*PROVIDED DATA*
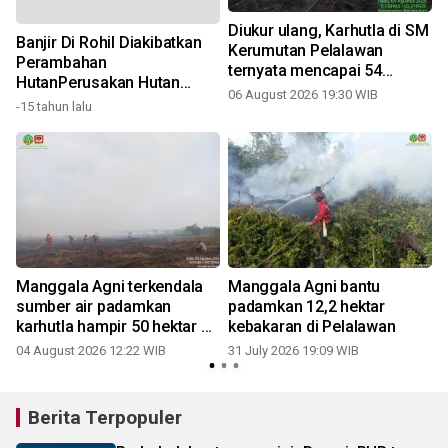
Diukur ulang, Karhutla di SM
Banjir Di Rohil Diakibatkan
Kerumutan Pelalawan
Perambahan
a
ternyata mencapai 54
HutanPerusakan Hutan
hektare
06 August 2026 19:30 WIB
3
Akibatkan Banjir Di Rohil
-15 tahun lalu
Manggala Agni terkendala
Manggala Agni bantu
sumber air padamkan
padamkan 12,2 hektar
karhutla hampir 50 hektar di
kebakaran di Pelalawan
2
Riau
04 August 2026 12:22 WIB
31 July 2026 19:09 WIB
Berita Terpopuler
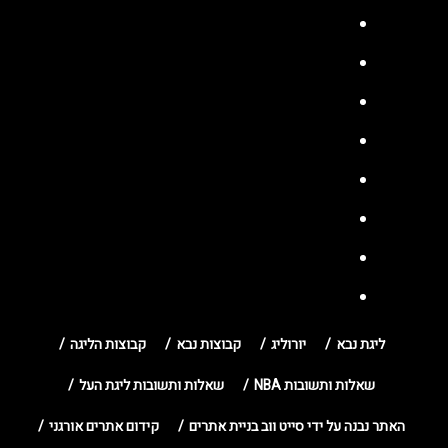
ליגת נבא
יורוליג
קבוצות נבא
קבוצות הליגה
שאלות ותשובות NBA
שאלות ותשובות ליגת העל
האתר נבנה על ידי סייט ווב בניית אתרים
קידום אתרים אורגני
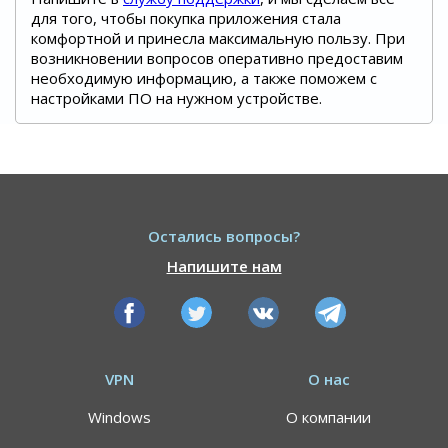
для того, чтобы покупка приложения стала
комфортной и принесла максимальную пользу. При
возникновении вопросов оперативно предоставим
необходимую информацию, а также поможем с
настройками ПО на нужном устройстве.
Остались вопросы?
Напишите нам
VPN
О нас
Windows
О компании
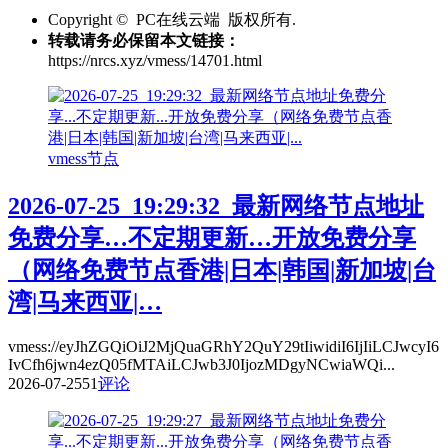
Copyright © PC在线云端 版权所有.
转载请务必保留本文链接：
https://nrcs.xyz/vmess/14701.html
vmess节点
2026-07-25_19:29:32_最新网络节点地址
免费分享…不定期更新…开放免费分享
（网络免费节点香港|日本|韩国|新加坡|台
湾|马来西亚|…
vmess://eyJhZGQiOiJ2MjQuaGRhY2QuY29tIiwidiI6IjIiLCJwcyI6
IvCfh6jwn4ezQ05fMTAiLCJwb3J0IjozMDgyNCwiaWQi...
2026-07-25
51
评论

*EXERCISE BRIEF*
Please output the records exactly, leaving the pictures out.

*SOLVED PROBLEM*
Diukur ulang, Karhutla di SM
Banjir Di Rohil Diakibatkan
Kerumutan Pelalawan
Perambahan
a
ternyata mencapai 54
HutanPerusakan Hutan
hektare
06 August 2026 19:30 WIB
3
Akibatkan Banjir Di Rohil
-15 tahun lalu
Manggala Agni terkendala
Manggala Agni bantu
sumber air padamkan
padamkan 12,2 hektar
karhutla hampir 50 hektar di
kebakaran di Pelalawan
2
Riau
04 August 2026 12:22 WIB
31 July 2026 19:09 WIB
Berita Terpopuler
ליגת נבא
יורוליג
קבוצות נבא
קבוצות הליגה
שאלות ותשובות NBA
שאלות ותשובות ליגת העל
האתר נבנה על ידי סייט ווב בניית אתרים
קידום אתרים אורגני
для того, чтобы покупка приложения стала
комфортной и принесла максимальную пользу. При
возникновении вопросов оперативно предоставим
необходимую информацию, а также поможем с
настройками ПО на нужном устройстве.
Остались вопросы?
Напишите нам
VPN
О нас
Windows
О компании
Copyright © PC在线云端 版权所有.
转载请务必保留本文链接：
https://nrcs.xyz/vmess/14701.html
vmess节点
2026-07-25_19:29:32_最新网络节点地址
免费分享…不定期更新…开放免费分享
（网络免费节点香港|日本|韩国|新加坡|台
湾|马来西亚|…
vmess://eyJhZGQiOiJ2MjQuaGRhY2QuY29tIiwidiI6IjIiLCJwcyI6
IvCfh6jwn4ezQ05fMTAiLCJwb3J0IjozMDgyNCwiaWQi...
2026-07-25
51
评论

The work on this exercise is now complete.